** Opening MATERIAL PROVIDED block **

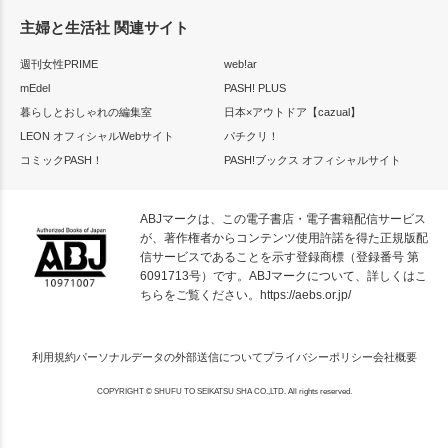
主婦と生活社 関連サイト
週刊女性PRIME
web!ar
mEdel
PASH! PLUS
暮らしとおしゃれの編集室
日本×アウトドア【cazual】
LEON オフィシャルWebサイト
パチクリ！
コミックPASH！
PASH!ブックス オフィシャルサイト
ABJマークは、この電子書店・電子書籍配信サービス
が、著作権者からコンテンツ使用許諾を得た正規版配
信サービスであることを示す登録商標（登録番号 第
6091713号）です。ABJマークについて、詳しくはこ
ちらをご覧ください。
https://aebs.or.jp/
利用規約
パーソナルデータの外部送信について
プライバシーポリシー
会社概要
COPYRIGHT © SHUFU TO SEIKATSU SHA CO.,LTD. All rights reserved.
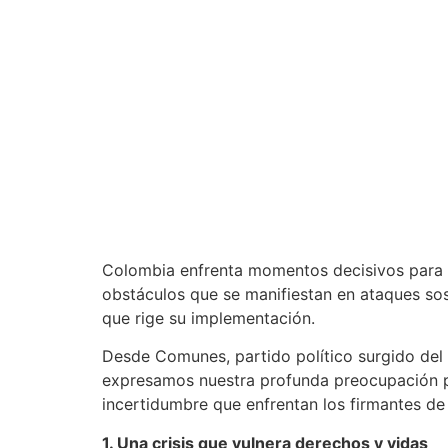
Colombia enfrenta momentos decisivos para a
obstáculos que se manifiestan en ataques sos
que rige su implementación.
Desde Comunes, partido político surgido del 
expresamos nuestra profunda preocupación por
incertidumbre que enfrentan los firmantes de
1. Una crisis que vulnera derechos y vidas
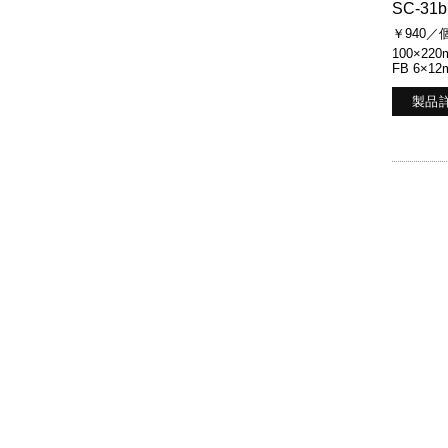
SC-31b
￥940／
100×220
FB 6×12
製品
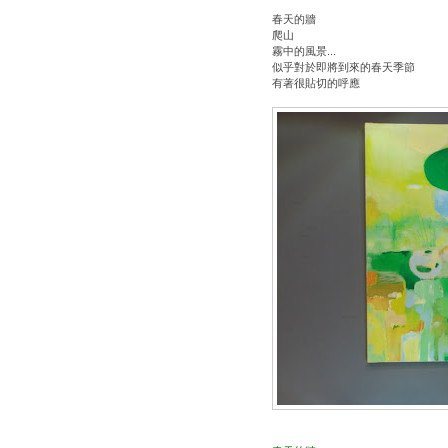
春天的牆
爬山
霧中的風景...
似乎對於即將到來的春天季節
有著很貼切的呼應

** Closing MATERIAL PROVIDED block **

_PROBLEM DETAILS_:
Set down the records exactly, without the pictures.

_RESPONSE AREA_:
主婦と生活社 関連サイト
週刊女性PRIME
web!ar
mEdel
PASH! PLUS
暮らしとおしゃれの編集室
日本×アウトドア【cazual】
LEON オフィシャルWebサイト
パチクリ！
コミックPASH！
PASH!ブックス オフィシャルサイト
ABJマークは、この電子書店・電子書籍配信サービス
が、著作権者からコンテンツ使用許諾を得た正規版配
信サービスであることを示す登録商標（登録番号 第
6091713号）です。ABJマークについて、詳しくはこ
ちらをご覧ください。
https://aebs.or.jp/
利用規約
パーソナルデータの外部送信について
プライバシーポリシー
会社概要
COPYRIGHT © SHUFU TO SEIKATSU SHA CO.,LTD. All rights reserved.
Colombia enfrenta momentos decisivos para a
obstáculos que se manifiestan en ataques sos
que rige su implementación.
Desde Comunes, partido político surgido del 
expresamos nuestra profunda preocupación por
incertidumbre que enfrentan los firmantes de
1. Una crisis que vulnera derechos y vidas
SC-31b
￥940／
100×220
FB 6×12
製品
春天的牆
爬山
霧中的風景...
似乎對於即將到來的春天季節
有著很貼切的呼應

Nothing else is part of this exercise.